Aquilegia kansuensis

Scientific classification
- Kingdom: Plantae
- Clade: Tracheophytes
- Clade: Angiosperms
- Clade: Eudicots
- Order: Ranunculales
- Family: Ranunculaceae
- Genus: Aquilegia
- Species: A. kansuensis
- Binomial name: Aquilegia kansuensis (Brühl) Erst
- Synonyms: Aquilegia oxysepala var. kansuensis (Brühl) Brühl ex Hand.-Mazz. ; Aquilegia vulgaris var. kansuensis Brühl ;

= Aquilegia kansuensis =

- Genus: Aquilegia
- Species: kansuensis
- Authority: (Brühl) Erst

Species of flowering plant

Aquilegia kansuensis is a perennial flowering plant in the family Ranunculaceae, native to northern and central China and North Korea.

==Description==
Aquilegia kansuensis is a perennial herbaceous plant growing to 40–70 cm tall, rarely as little as 20 cm. The rhizome is roughly cylindrical and descends vertically. The stems are 3–15 mm thick at the base, erect, smooth or downy, and slightly furrowed, with the remains of previous years' leaves around the base.

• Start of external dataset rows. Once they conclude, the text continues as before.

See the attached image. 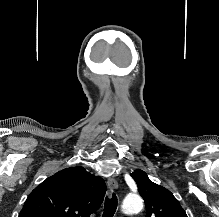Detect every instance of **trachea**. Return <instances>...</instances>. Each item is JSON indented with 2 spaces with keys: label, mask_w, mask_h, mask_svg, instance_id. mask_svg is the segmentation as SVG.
I'll return each instance as SVG.
<instances>
[{
  "label": "trachea",
  "mask_w": 219,
  "mask_h": 217,
  "mask_svg": "<svg viewBox=\"0 0 219 217\" xmlns=\"http://www.w3.org/2000/svg\"><path fill=\"white\" fill-rule=\"evenodd\" d=\"M117 209V197L113 193L111 198L106 197L103 217H113Z\"/></svg>",
  "instance_id": "3493384b"
}]
</instances>
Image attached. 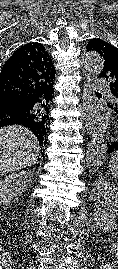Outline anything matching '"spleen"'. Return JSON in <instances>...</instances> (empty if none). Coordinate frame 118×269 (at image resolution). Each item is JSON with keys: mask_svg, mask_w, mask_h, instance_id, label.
Returning a JSON list of instances; mask_svg holds the SVG:
<instances>
[{"mask_svg": "<svg viewBox=\"0 0 118 269\" xmlns=\"http://www.w3.org/2000/svg\"><path fill=\"white\" fill-rule=\"evenodd\" d=\"M109 167L112 176L118 179V151L112 154Z\"/></svg>", "mask_w": 118, "mask_h": 269, "instance_id": "obj_1", "label": "spleen"}]
</instances>
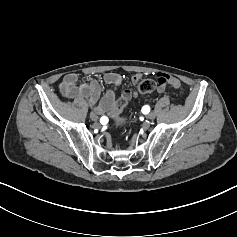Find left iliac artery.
I'll return each mask as SVG.
<instances>
[{"mask_svg": "<svg viewBox=\"0 0 237 237\" xmlns=\"http://www.w3.org/2000/svg\"><path fill=\"white\" fill-rule=\"evenodd\" d=\"M149 111H150V107L148 105L143 106V108H142L143 114H147V113H149Z\"/></svg>", "mask_w": 237, "mask_h": 237, "instance_id": "1", "label": "left iliac artery"}]
</instances>
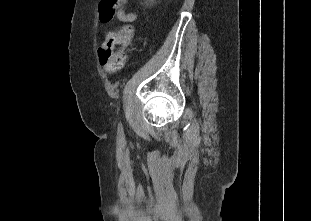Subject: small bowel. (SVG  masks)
<instances>
[{
	"label": "small bowel",
	"instance_id": "1",
	"mask_svg": "<svg viewBox=\"0 0 311 221\" xmlns=\"http://www.w3.org/2000/svg\"><path fill=\"white\" fill-rule=\"evenodd\" d=\"M116 17L122 22L131 23L137 20L138 15L134 11H127L125 8H119L117 10Z\"/></svg>",
	"mask_w": 311,
	"mask_h": 221
}]
</instances>
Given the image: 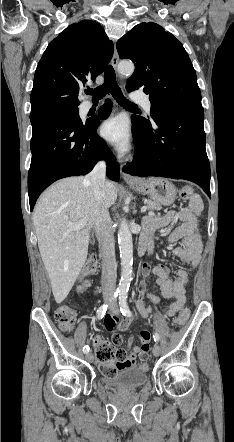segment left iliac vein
I'll use <instances>...</instances> for the list:
<instances>
[{
    "instance_id": "4c4485c4",
    "label": "left iliac vein",
    "mask_w": 234,
    "mask_h": 442,
    "mask_svg": "<svg viewBox=\"0 0 234 442\" xmlns=\"http://www.w3.org/2000/svg\"><path fill=\"white\" fill-rule=\"evenodd\" d=\"M111 309H112V311H113L115 314L118 313V308H117V305H116L115 303L112 304ZM152 352H153V355L156 356V357L160 355V353H161V348H160V346H159L157 343L154 344L153 349H152Z\"/></svg>"
}]
</instances>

The leaves are biternate and have long, slender stalks with a smooth or downy surface. The leaflets are green above and pale green below and wedge- or egg-shaped, with short stalks of around 1 cm length.

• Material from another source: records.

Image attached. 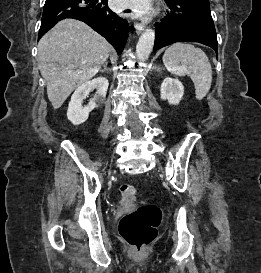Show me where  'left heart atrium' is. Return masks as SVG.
Here are the masks:
<instances>
[{"instance_id": "39dd6f15", "label": "left heart atrium", "mask_w": 261, "mask_h": 273, "mask_svg": "<svg viewBox=\"0 0 261 273\" xmlns=\"http://www.w3.org/2000/svg\"><path fill=\"white\" fill-rule=\"evenodd\" d=\"M111 7L117 11L128 10L141 17L150 13L152 0H110Z\"/></svg>"}]
</instances>
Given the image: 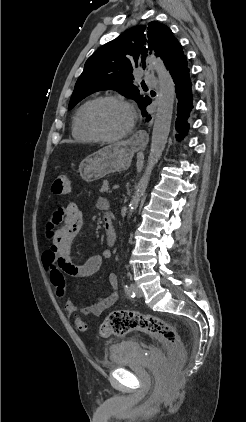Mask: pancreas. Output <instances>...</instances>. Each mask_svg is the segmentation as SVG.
Instances as JSON below:
<instances>
[{
  "label": "pancreas",
  "instance_id": "cf45deb5",
  "mask_svg": "<svg viewBox=\"0 0 246 422\" xmlns=\"http://www.w3.org/2000/svg\"><path fill=\"white\" fill-rule=\"evenodd\" d=\"M108 180H104L103 181V185H102V187H101V189H100V192L101 193H105V192H108L109 191V188H108Z\"/></svg>",
  "mask_w": 246,
  "mask_h": 422
}]
</instances>
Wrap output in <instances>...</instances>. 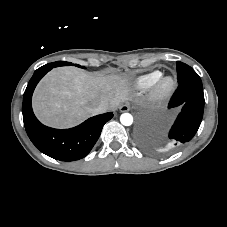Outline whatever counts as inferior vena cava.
I'll list each match as a JSON object with an SVG mask.
<instances>
[{"label":"inferior vena cava","instance_id":"1","mask_svg":"<svg viewBox=\"0 0 227 227\" xmlns=\"http://www.w3.org/2000/svg\"><path fill=\"white\" fill-rule=\"evenodd\" d=\"M108 108H109L108 103L102 101L93 107V112H94V114L104 113L108 110Z\"/></svg>","mask_w":227,"mask_h":227}]
</instances>
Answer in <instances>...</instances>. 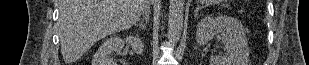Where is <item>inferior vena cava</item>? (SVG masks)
I'll list each match as a JSON object with an SVG mask.
<instances>
[{"mask_svg":"<svg viewBox=\"0 0 309 65\" xmlns=\"http://www.w3.org/2000/svg\"><path fill=\"white\" fill-rule=\"evenodd\" d=\"M148 12H149V7L145 9V19L147 18V15H149Z\"/></svg>","mask_w":309,"mask_h":65,"instance_id":"inferior-vena-cava-1","label":"inferior vena cava"}]
</instances>
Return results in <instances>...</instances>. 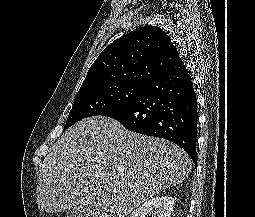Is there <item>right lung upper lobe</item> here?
<instances>
[{
    "instance_id": "obj_1",
    "label": "right lung upper lobe",
    "mask_w": 255,
    "mask_h": 217,
    "mask_svg": "<svg viewBox=\"0 0 255 217\" xmlns=\"http://www.w3.org/2000/svg\"><path fill=\"white\" fill-rule=\"evenodd\" d=\"M183 66L177 48L166 32L155 26L140 27L102 51L79 92L102 85H148Z\"/></svg>"
}]
</instances>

The plant produces 2–10 nodding flowers (very rarely a single flower) on slender, densely downy stalks. The sepals are brownish-purple, a pointed lancehead shape, and 17–30 mm long. The petal blades are oblong with a rounded end and whitish or cream in colour, with hooked, incurved nectar spurs which are slightly shorter than the petals at approximately 15 mm and conical at the base. The petals curve inwards and almost merge at the edges. The stamens are shorter than the petals and brightly coloured. The anthers are 1–2 mm long and oblong, coloured yellow to dark green.

==Taxonomy==
The plant was initially described as a variety kansuensis of Aquilegia oxysepala by the German botanist Paul Johannes Brühl in 1892. In 2014, the Russian botanist Andrey Erst and colleagues raised it to the status of a distinct species, noting that differences in morphological characteristics and molecular phylogenetic data both supported this conclusion.

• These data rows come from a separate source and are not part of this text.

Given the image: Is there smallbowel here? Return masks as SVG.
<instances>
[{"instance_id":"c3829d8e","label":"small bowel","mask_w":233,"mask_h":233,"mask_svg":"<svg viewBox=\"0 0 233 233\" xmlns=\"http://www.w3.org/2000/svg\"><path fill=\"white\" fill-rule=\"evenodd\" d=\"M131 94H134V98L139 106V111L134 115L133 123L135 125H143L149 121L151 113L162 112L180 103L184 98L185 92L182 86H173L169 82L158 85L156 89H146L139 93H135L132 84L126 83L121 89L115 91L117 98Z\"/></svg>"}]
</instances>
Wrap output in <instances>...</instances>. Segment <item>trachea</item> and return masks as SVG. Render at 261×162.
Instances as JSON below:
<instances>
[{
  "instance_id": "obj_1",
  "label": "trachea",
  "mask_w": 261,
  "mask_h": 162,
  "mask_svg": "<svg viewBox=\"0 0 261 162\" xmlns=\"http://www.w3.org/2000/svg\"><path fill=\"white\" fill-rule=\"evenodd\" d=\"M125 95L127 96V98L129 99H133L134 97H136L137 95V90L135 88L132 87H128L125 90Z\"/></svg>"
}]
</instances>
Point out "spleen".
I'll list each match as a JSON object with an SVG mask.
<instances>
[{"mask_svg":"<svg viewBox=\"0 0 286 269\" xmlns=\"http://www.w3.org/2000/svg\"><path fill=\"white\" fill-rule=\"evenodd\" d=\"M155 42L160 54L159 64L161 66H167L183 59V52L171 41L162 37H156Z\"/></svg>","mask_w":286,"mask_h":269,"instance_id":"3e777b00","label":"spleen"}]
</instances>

The molecular phylogenetic data largely came from the work of the Italian plant geneticist Simone Fior and colleagues, who found in 2013 that A. oxysepala as then defined was polyphyletic, and A. oxysepala var. kansuensis (as A. kansuensis was then classified) was most closely related to Aquilegia ecalcarata in the Aquilegia rockii group, unlike the other varieties of A. oxysepala. The A. rockii group is thought to have diverged from other Eurasian species around 3.88 million years ago, in the mid-Pliocene.

===Etymology===
The specific epithet kansuensis means "from Kansu (Gansu) province, China", referring to part of the native range of the plant.

==Distribution and habitat==
Aquilegia kansuensis is native to China, in the provinces of Gansu, Guizhou, southern Ningxia, eastern Qinghai, southern Shaanxi, Sichuan, and northern Yunnan, and also to North Korea. It grows in forests, forest margins, and riverside environments, and its range overlaps with that of Aquilegia ecalcarata in some areas.

==Conservation==
As of January 2025, the species has not been assessed for the IUCN Red List. As of February 2025, Plants of the World Online, utilizing the Angiosperm Extinction Risk Predictions v1, predicted the extinction risk for Aquilegia kansuensis as "not threatened" with a confidence level of "confident".

==Ecology==
Aquilegia kansuensis flowers for around a month between early June and late July, with each flower lasting around eight days. It is primarily pollinated by the hoverfly Rhingia campestris, and occasionally also visited by hoverflies of the genus Pipiza.